Commonwealth v. Taylor

POMEROY, Justice,

dissenting.

The majority acknowledges that the right of a defendant to a direct appeal may be waived and that such a waiver may be effectuated by the withdrawal of post-verdict motions provided the withdrawal is knowingly and intelligently made. See, e. g., Commonwealth v. Tate, 473 Pa. 478, 375 A.2d 341 (1977); Commonwealth v. Williams, 459 Pa. 589, 330 A.2d 854 (1975); Commonwealth v. Maloy, 438 Pa. 261, *67264 A.2d 697 (1970). The Court concludes, however, that in the case at bar the attempted waiver was not knowing and intelligent. This conclusion is based upon what I think is a strained reading of the record. I therefore dissent.

In Commonwealth v. Tate, supra, Mr. Chief Justice Eagen, speaking for a unanimous Court, noted that in order to establish an effective waiver of the right to appeal, “the accused must be advised that a failure to raise an issue in post-verdict motions precludes raising that issue on appeal”, supra, 473 Pa. at 480, 375 A.2d at 342. The Court finds that element to be lacking in the case at bar. This conclusion, however, is hard to square with the clear explanation by defendant’s lawyer made in the course of the colloquy conducted by the trial judge, and in the presence of the defendant, which preceded the acceptance of the defendant’s withdrawal of the post-trial motions:

MR. RIDGE: “. . . Mr. Taylor has been informed that by withdrawing this motion, he is waiving any of the potential objections that he may have had to the trial, to include, of course, any errors and admissions of possible prejudicial testimony, the Court's Charge, anything that defense counsel may have thought were possible grounds to give him a new trial. He has been advised that by waiving or withdrawing this particular motion, he is waiving forever these grounds as a possible source for a later appeal.” (Emphasis added.)
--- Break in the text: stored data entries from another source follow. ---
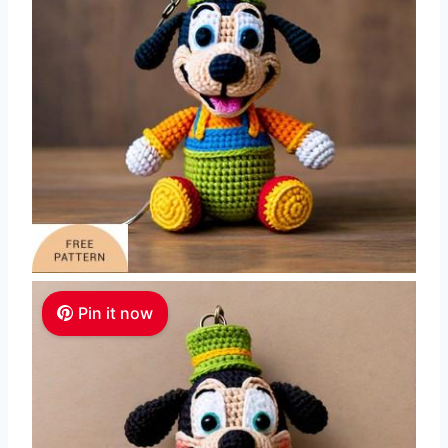
Pin it now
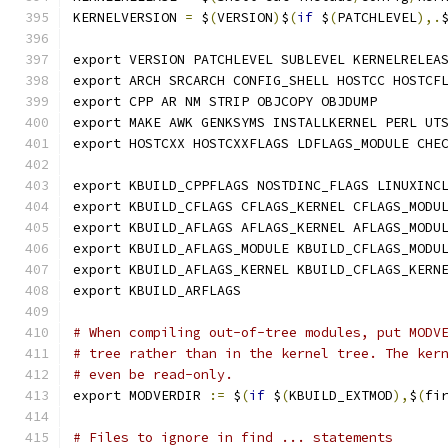
KERNELVERSION 
=
 $
(
VERSION
)
$
(
if
 $
(
PATCHLEVEL
),.
export VERSION PATCHLEVEL SUBLEVEL KERNELRELEA
export ARCH SRCARCH CONFIG_SHELL HOSTCC HOSTCF
export CPP AR NM STRIP OBJCOPY OBJDUMP
export MAKE AWK GENKSYMS INSTALLKERNEL PERL UT
export HOSTCXX HOSTCXXFLAGS LDFLAGS_MODULE CHE
export KBUILD_CPPFLAGS NOSTDINC_FLAGS LINUXINC
export KBUILD_CFLAGS CFLAGS_KERNEL CFLAGS_MODU
export KBUILD_AFLAGS AFLAGS_KERNEL AFLAGS_MODU
export KBUILD_AFLAGS_MODULE KBUILD_CFLAGS_MODU
export KBUILD_AFLAGS_KERNEL KBUILD_CFLAGS_KERN
export KBUILD_ARFLAGS
# When compiling out-of-tree modules, put MODV
# tree rather than in the kernel tree. The ker
# even be read-only.
export MODVERDIR 
:=
 $
(
if
 $
(
KBUILD_EXTMOD
),
$
(
fi
# Files to ignore in find ... statements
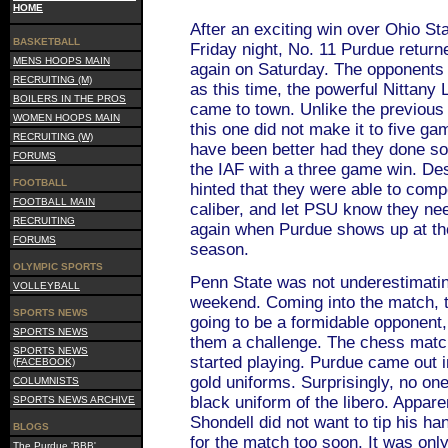
HOME
After an exciting win over Ohio Sta
BASKETBALL
Friday night, No. 11 Purdue returne
MENS HOOPS MAIN
again on Saturday. The opponents j
RECRUITING (M)
as this time, the powerful Nittany
BOILERS IN THE PROS
came to town. Unlike the previous
WOMEN HOOPS MAIN
this one did not make it to five ga
RECRUITING (W)
have been better had they done so,
FORUMS
the IAF with a three game win. Des
FOOTBALL
hinted that they were able to comp
FOOTBALL MAIN
caliber, and let PSU know they nee
RECRUITING
again when Purdue shows up at thei
FORUMS
season.
OLYMPIC SPORTS
Penn State was not underestimating
VOLLEYBALL
weekend. Coming into the match,
SPORTS NEWS
going to be a formidable opponent,
SPORTS NEWS
them a challenge. The chess matc
SPORTS NEWS
started playing. Purdue came out 
(FACEBOOK)
gold uniforms. Surprisingly, no on
COLUMNISTS
black uniform of the libero. Appar
SPORTS NEWS ARCHIVE
Shondell did not want to tip his han
BLOGS
for the match too soon. It was onl
The Purdue 'BBB'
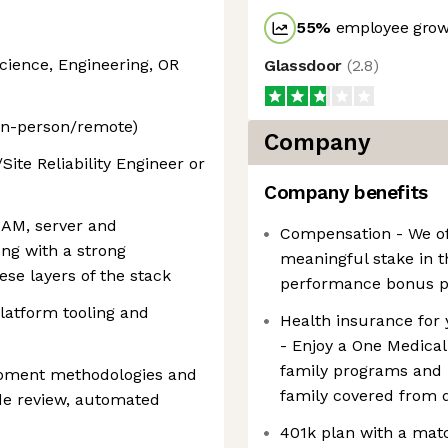
55
%
employee growt
cience, Engineering, OR
Glassdoor
(
2.8
)
 in-person/remote)
Company
ite Reliability Engineer or
e
Company benefits
 IAM, server and
Compensation - We off
ong with a strong
meaningful stake in 
ese layers of the stack
performance bonus 
latform tooling and
Health insurance for 
- Enjoy a One Medica
family programs and 
opment methodologies and
family covered from 
ode review, automated
401k plan with a matc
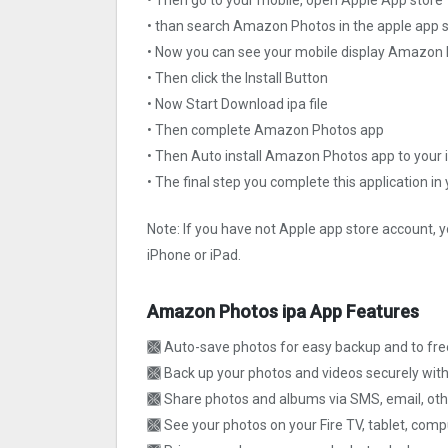
• than search Amazon Photos in the apple app 
• Now you can see your mobile display Amazon
• Then click the Install Button
• Now Start Download ipa file
• Then complete Amazon Photos app
• Then Auto install Amazon Photos app to your 
• The final step you complete this application in
Note: If you have not Apple app store account, y
iPhone or iPad.
Amazon Photos ipa App Features
🙫 Auto-save photos for easy backup and to fr
🙫 Back up your photos and videos securely wi
🙫 Share photos and albums via SMS, email, othe
🙫 See your photos on your Fire TV, tablet, comp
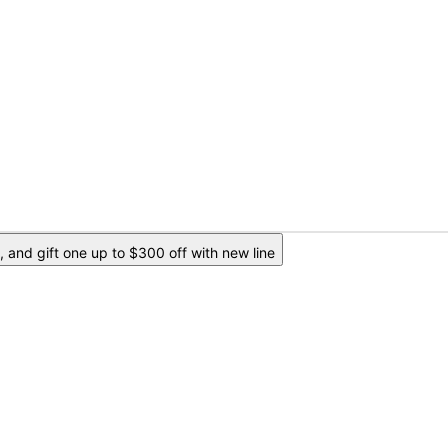
 and gift one up to $300 off with new line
In his opinion filed pursuant to this Court’s remand order, the trial judge noted that the defendant “was an intelligent individual who appeared to understand everything that was said to him,” and that by reason of professional testing, Taylor’s lawyer deemed him to be of above average intelligence. The court went on to state:

“The defendant by his testimony at the evidentiary hearing would now want this Court to believe that he was under some sort of pressure in that he wanted out of the County Jail and further, that he thought that the withdrawal of such Motions related only to the three basic reasons stated in the Motions that were filed, and would *68not in any way bar his appealing later on the admission of Officer Rigazzi’s statement. This Court finds such testimony not credible. Considering the abilities of the defendant, the competency of his counsel, their advice to him, and the colloquy conducted by the Court, it can only be determined that the defendant’s decision to withdraw these Motions at the time was knowingly and intelligently given, with a full consideration of the consequences.”

I see no justification for this Court now to reverse the trial judge’s finding that the defendant was not to be believed when he stated at the hearing that he misunderstood what he was doing when he withdrew the motions.

LARSEN, J., joins in this dissenting opinion.